Our project further investigated potential statistical models on various factors that might relate to numbers of stars in popular GitHub repositories, based on a dataset of information of the most popular GitHub repositories. The dataset we are using is the Most Popular Github Repositories (Projects) dataset from Kaggle (URL: https://www.kaggle.com/datasets/donbarbos/github-repos/data), which contains a list of top GitHub project repositories by the number of stars. The data is collected using GitHub search API and the query function to obtain projects with over 167 stars.
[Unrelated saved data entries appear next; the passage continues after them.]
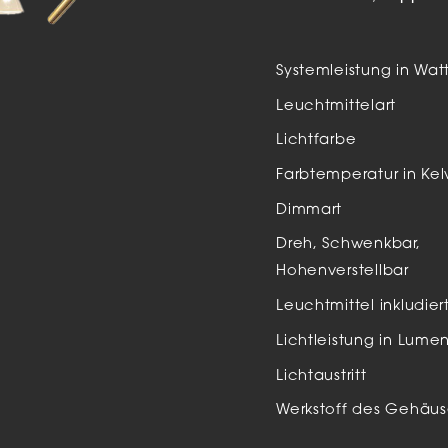
Auße
LED
Systemleistung in Wat
Schi
Leuchtmittelart
Einb
Lichtfarbe
Zube
Farbtemperatur in Kel
Dimmart
Dreh, Schwenkbar,
Hohenverstellbar
Leuchtmittel inkludier
Lichtleistung in Lume
Lichtaustritt
Werkstoff des Gehäus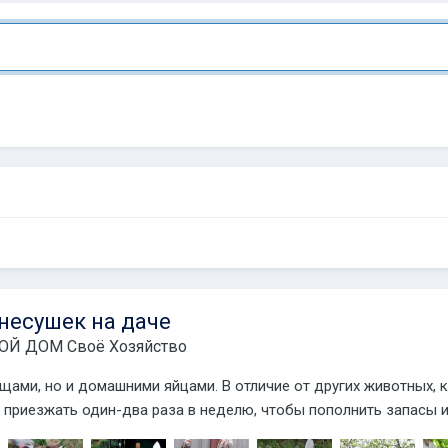
несушек на даче
ОЙ ДОМ Своё Хозяйство
ами, но и домашними яйцами. В отличие от других животных, к
 приезжать один-два раза в неделю, чтобы пополнить запасы и 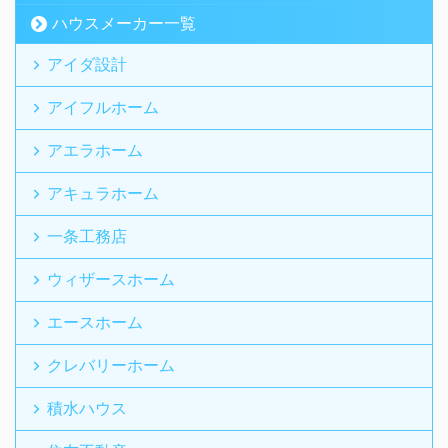
ハウスメーカー一覧
アイダ設計
アイフルホーム
アエラホーム
アキュラホーム
一条工務店
ウィザースホーム
エースホーム
クレバリーホーム
積水ハウス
The repositories dataset consists of 215,029 project repositories (i.e., rows/observations) and 24 columns (i.e., variables) in total. Of the 24 columns, there are five columns containing the integer type of data of repositories: Size, Stars, Forks, Issues, and Watchers, and the data type of the rest 19 variables are characters. Of the 19 columns, there are nine binary variables that contain data coded as "True" or "False" - Has.Issues, Has.Projects, Has.Downloads, Has.Wiki, Has.Pages, Has.Discussions, Is.Fork, Is.Archived, and Is.Template. There are also two columns, consisting temporal data as character data type, within the rest ten variables: Created.At and Updated.At.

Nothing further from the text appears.